ECLI:NL:CRVB:2013:BZ8618
Centrale Raad van Beroep
- Hoger beroep
- Rechtspraak.nl
Beoordeling van de ontvankelijkheid van een bezwaar tegen een besluit van het Uwv inzake arbeidsongeschiktheidsverzekering
In deze zaak heeft de Centrale Raad van Beroep op 24 april 2013 uitspraak gedaan in hoger beroep tegen een eerdere uitspraak van de rechtbank Rotterdam. De appellant, A. te B., had bezwaar gemaakt tegen een besluit van het Uitvoeringsinstituut werknemersverzekeringen (Uwv) van 12 november 2010, waarin hem werd meegedeeld dat hij geen uitkering op grond van de Wet arbeidsongeschiktheidsverzekering zelfstandigen zou ontvangen. Dit besluit was gebaseerd op de constatering dat appellant niet voldeed aan de voorwaarde van een arbeidsongeschiktheid van 25% of meer.

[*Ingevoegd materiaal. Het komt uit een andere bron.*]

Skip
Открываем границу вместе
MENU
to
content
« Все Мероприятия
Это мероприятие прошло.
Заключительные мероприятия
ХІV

Het bezwaar van appellant tegen dit besluit werd door het Uwv niet-ontvankelijk verklaard, omdat het bezwaarschrift te laat was ingediend. De rechtbank had in haar eerdere uitspraak geoordeeld dat appellant zijn bezwaarschrift pas op 27 december 2010 had ingediend, terwijl de bezwaartermijn op 24 december 2010 eindigde. Appellant had aangevoerd dat hij door weersomstandigheden niet in staat was om het bezwaar tijdig in te dienen, maar de rechtbank oordeelde dat deze omstandigheden voor zijn risico kwamen.

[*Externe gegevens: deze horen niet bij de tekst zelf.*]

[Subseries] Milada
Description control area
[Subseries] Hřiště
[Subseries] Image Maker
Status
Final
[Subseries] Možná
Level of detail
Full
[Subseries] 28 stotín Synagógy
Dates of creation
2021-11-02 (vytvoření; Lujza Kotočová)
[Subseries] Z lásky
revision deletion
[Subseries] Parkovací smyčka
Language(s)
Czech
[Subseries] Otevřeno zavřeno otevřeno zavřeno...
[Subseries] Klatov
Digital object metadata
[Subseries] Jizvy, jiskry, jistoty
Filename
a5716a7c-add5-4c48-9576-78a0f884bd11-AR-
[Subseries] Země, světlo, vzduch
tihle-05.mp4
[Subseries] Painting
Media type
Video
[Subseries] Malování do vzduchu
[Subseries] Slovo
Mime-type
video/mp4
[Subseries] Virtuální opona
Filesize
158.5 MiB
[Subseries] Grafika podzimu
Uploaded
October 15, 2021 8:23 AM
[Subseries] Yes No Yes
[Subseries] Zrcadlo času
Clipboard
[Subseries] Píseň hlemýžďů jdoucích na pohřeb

De Centrale Raad van Beroep heeft de overwegingen van de rechtbank onderschreven en vastgesteld dat appellant niet met voldoende bewijs had aangetoond dat hij gedurende de bezwaartermijn niet in staat was om het bezwaarschrift in te dienen. De Raad concludeerde dat het Uwv op goede gronden het bezwaar niet-ontvankelijk had verklaard. De uitspraak van de rechtbank werd bevestigd, en er werd geen veroordeling in proceskosten uitgesproken.